CWDN: How do organisations build governance and traceability into software pipelines when the AI models underpinning their tools are constantly changing?
LeFort: You cannot pin the model inside a vendor’s black box, so pin everything around it, by contract and on your own side. In the contract, require model and version pinning, advance notice of changes, and the right to test before a swap reaches you.
On your side, log every decision with the model and version the vendor asserts, and keep that record where it survives the model being replaced. This rides your existing change-control process rather than standing up a parallel one. The decision has to outlive the model that made it. If a swap silently changes behaviour and you cannot trace it, that is hope, not governance.
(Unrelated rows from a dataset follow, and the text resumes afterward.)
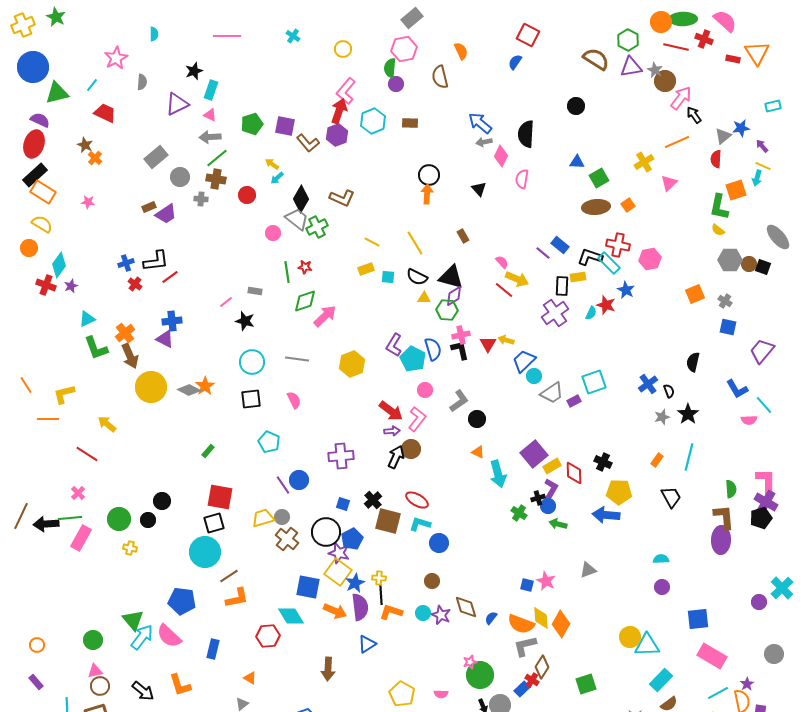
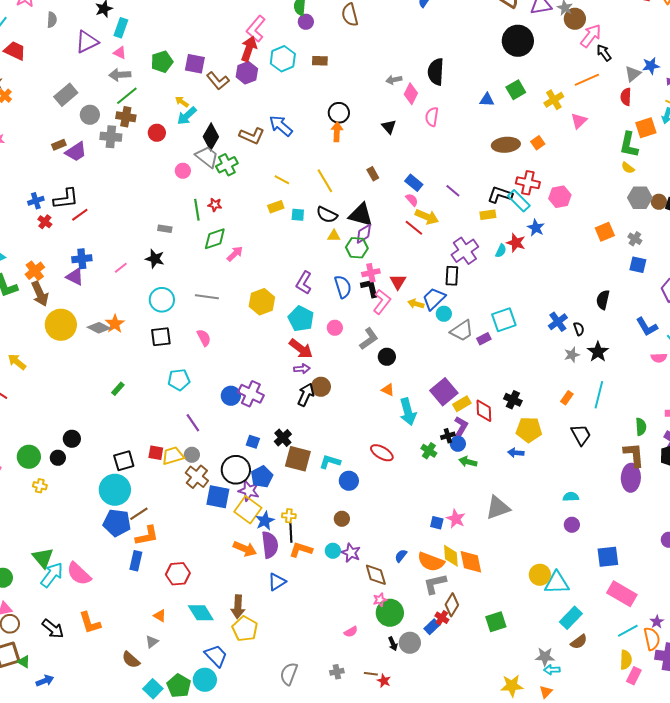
black circle: (576, 106) -> (518, 41), moved, size x1.8
blue arrow: (480, 123) -> (281, 126), moved
cyan arrow: (277, 178) -> (187, 116), size x1.5
green square: (599, 178) -> (516, 90), moved
gray cross: (201, 199) -> (111, 137), size x1.5
blue rectangle: (560, 245) -> (414, 183), moved
black rectangle: (562, 286) -> (452, 276), moved
pink line: (226, 302) -> (121, 268), moved
pink arrow: (325, 316) -> (235, 254), size x0.7
yellow arrow: (506, 340) -> (416, 304), moved
cyan pentagon: (413, 359) -> (301, 319), moved
pink L-shape: (417, 419) -> (382, 302), moved
cyan pentagon: (269, 442) -> (179, 380), turned -30
purple cross: (341, 456) -> (251, 394), turned 30
blue circle: (299, 480) -> (231, 396), moved
red square: (220, 497) -> (156, 453), moved, size x0.6
red ellipse: (417, 500) -> (382, 453), moved
blue arrow: (606, 515) -> (516, 453), size x0.6
gray triangle: (588, 570) -> (498, 508), size x1.5
blue square: (308, 587) -> (218, 497), moved
blue pentagon: (182, 601) -> (117, 523), moved
brown diamond: (466, 607) -> (376, 575), moved
cyan diamond: (291, 616) -> (201, 613), moved
orange diamond: (561, 624) -> (471, 562), turned -40
blue rectangle: (213, 649) -> (136, 561), moved
yellow pentagon: (402, 694) -> (245, 629), moved
pink semicircle: (441, 694) -> (351, 632), turned -32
CWDN: What responsibility do software vendors have to explain why their security tools flagged something, and how should buyers be evaluating that?
A score is not an explanation, and a scripted walkthrough is easy to rehearse. So pressure-test it. Bring your own example the vendor has never seen and make them explain it live.
Hand them a known false positive and ask why the system was wrong: a real architecture shows which signal misfired, a rehearsed one deflects. Then ask what signal it would have missed, and what it retrains on when it does. Vendors who understand their own system answer all three.
If the explanation only holds on the examples they chose, the architecture will not survive the next capability jump. Transparency is a durability indicator.